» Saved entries
=======
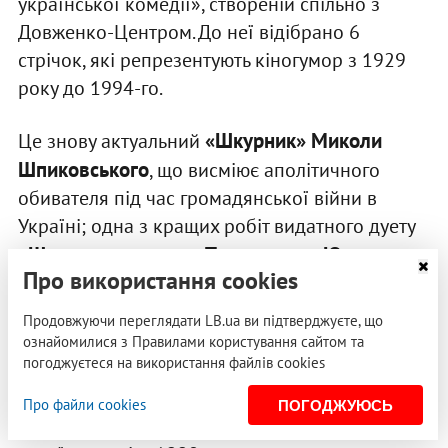
української комедії», створеній спільно з
Довженко-Центром. До неї відібрано 6
стрічок, які репрезентують кіногумор з 1929
року до 1994-го.
«Шкурник» Миколи
Це знову актуальний
Шпиковського
, що висміює аполітичного
обивателя під час громадянської війни в
Україні; одна з кращих робіт видатного дуету
«Штепсель одружує Тарапуньку» Юхима
Про використання cookies
Березіна та Юрія Тимошенка
; легендарна
«За двома зайцями» Віктора Іванова
стрічка
Продовжуючи переглядати LB.ua ви підтверджуєте, що
в українській озвучці; звитяжна козацька
ознайомилися з Правилами користування сайтом та
погоджуєтеся на використання файлів cookies
комедія часів українського поетичного кіно
«Пропала грамота» Бориса Івченка
; так
Про файли cookies
ПОГОДЖУЮСЬ
званий козаксплотейшн (так називають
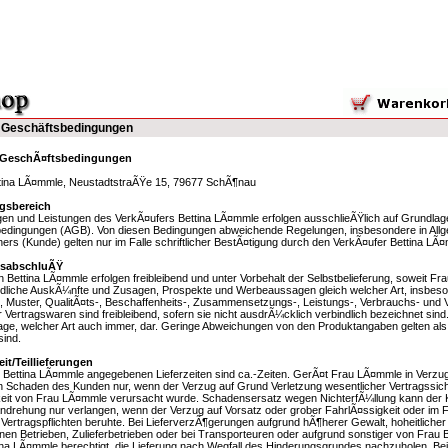
 Geschäftsbedingungen
 GeschÃ¤ftsbedingungen
ttina LÃ¤mmle, NeustadtstraÃŸe 15, 79677 SchÃ¶nau
gsbereich
ngen und Leistungen des VerkÃ¤ufers Bettina LÃ¤mmle erfolgen ausschlieÃŸlich auf Grundla
edingungen (AGB). Von diesen Bedingungen abweichende Regelungen, insbesondere in Al
ners (Kunde) gelten nur im Falle schriftlicher BestÃ¤tigung durch den VerkÃ¤ufer Bettina LÃ
gsabschluÃŸ
 Bettina LÃ¤mmle erfolgen freibleibend und unter Vorbehalt der Selbstbelieferung, soweit F
ndliche AuskÃ¼nfte und Zusagen, Prospekte und Werbeaussagen gleich welcher Art, insbes
, Muster, QualitÃ¤ts-, Beschaffenheits-, Zusammensetzungs-, Leistungs-, Verbrauchs- un
 Vertragswaren sind freibleibend, sofern sie nicht ausdrÃ¼cklich verbindlich bezeichnet sind
ge, welcher Art auch immer, dar. Geringe Abweichungen von den Produktangaben gelten als
ind.
eit/Teillieferungen
 Bettina LÃ¤mmle angegebenen Lieferzeiten sind ca.-Zeiten. GerÃ¤t Frau LÃ¤mmle in Verzug,
 Schaden des Kunden nur, wenn der Verzug auf Grund Verletzung wesentlicher Vertragssicht
eit von Frau LÃ¤mmle verursacht wurde. Schadensersatz wegen NichterfÃ¼llung kann der 
drehung nur verlangen, wenn der Verzug auf Vorsatz oder grober FahrlÃ¤ssigkeit oder im Fall
 Vertragspflichten beruhte. Bei LieferverzÃ¶gerungen aufgrund hÃ¶herer Gewalt, hoheitlicher E
genen Betrieben, Zulieferbetrieben oder bei Transporteuren oder aufgrund sonstiger von Fra
tina LÃ¤mmle berechtigt, die Lieferung nach Wegfall des Hinderungsgrundes nachzuholen. B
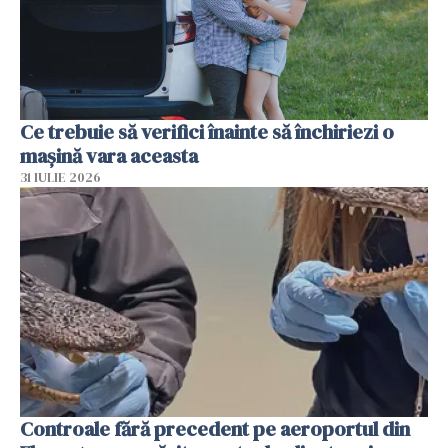
Ce trebuie să verifici înainte să închiriezi o
mașină vara aceasta
31 IULIE 2026
Controale fără precedent pe aeroportul din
=======
» The task
The reply has to reproduce every line above verbatim and contain no pictures.

» Answer box
української комедії», створеній спільно з
Довженко-Центром. До неї відібрано 6
стрічок, які репрезентують кіногумор з 1929
року до 1994-го.
«Шкурник» Миколи
Це знову актуальний
Шпиковського
, що висміює аполітичного
обивателя під час громадянської війни в
Україні; одна з кращих робіт видатного дуету
«Штепсель одружує Тарапуньку» Юхима
Про використання cookies
Березіна та Юрія Тимошенка
; легендарна
«За двома зайцями» Віктора Іванова
стрічка
Продовжуючи переглядати LB.ua ви підтверджуєте, що
в українській озвучці; звитяжна козацька
ознайомилися з Правилами користування сайтом та
погоджуєтеся на використання файлів cookies
комедія часів українського поетичного кіно
«Пропала грамота» Бориса Івченка
; так
Про файли cookies
ПОГОДЖУЮСЬ
званий козаксплотейшн (так називають
 Geschäftsbedingungen
 GeschÃ¤ftsbedingungen
ttina LÃ¤mmle, NeustadtstraÃŸe 15, 79677 SchÃ¶nau
gsbereich
ngen und Leistungen des VerkÃ¤ufers Bettina LÃ¤mmle erfolgen ausschlieÃŸlich auf Grundla
edingungen (AGB). Von diesen Bedingungen abweichende Regelungen, insbesondere in Al
ners (Kunde) gelten nur im Falle schriftlicher BestÃ¤tigung durch den VerkÃ¤ufer Bettina LÃ
gsabschluÃŸ
 Bettina LÃ¤mmle erfolgen freibleibend und unter Vorbehalt der Selbstbelieferung, soweit F
ndliche AuskÃ¼nfte und Zusagen, Prospekte und Werbeaussagen gleich welcher Art, insbes
, Muster, QualitÃ¤ts-, Beschaffenheits-, Zusammensetzungs-, Leistungs-, Verbrauchs- un
 Vertragswaren sind freibleibend, sofern sie nicht ausdrÃ¼cklich verbindlich bezeichnet sind
ge, welcher Art auch immer, dar. Geringe Abweichungen von den Produktangaben gelten als
ind.
eit/Teillieferungen
 Bettina LÃ¤mmle angegebenen Lieferzeiten sind ca.-Zeiten. GerÃ¤t Frau LÃ¤mmle in Verzug,
 Schaden des Kunden nur, wenn der Verzug auf Grund Verletzung wesentlicher Vertragssicht
eit von Frau LÃ¤mmle verursacht wurde. Schadensersatz wegen NichterfÃ¼llung kann der 
drehung nur verlangen, wenn der Verzug auf Vorsatz oder grober FahrlÃ¤ssigkeit oder im Fall
 Vertragspflichten beruhte. Bei LieferverzÃ¶gerungen aufgrund hÃ¶herer Gewalt, hoheitlicher E
genen Betrieben, Zulieferbetrieben oder bei Transporteuren oder aufgrund sonstiger von Fra
tina LÃ¤mmle berechtigt, die Lieferung nach Wegfall des Hinderungsgrundes nachzuholen. B
Ce trebuie să verifici înainte să închiriezi o
mașină vara aceasta
31 IULIE 2026
Controale fără precedent pe aeroportul din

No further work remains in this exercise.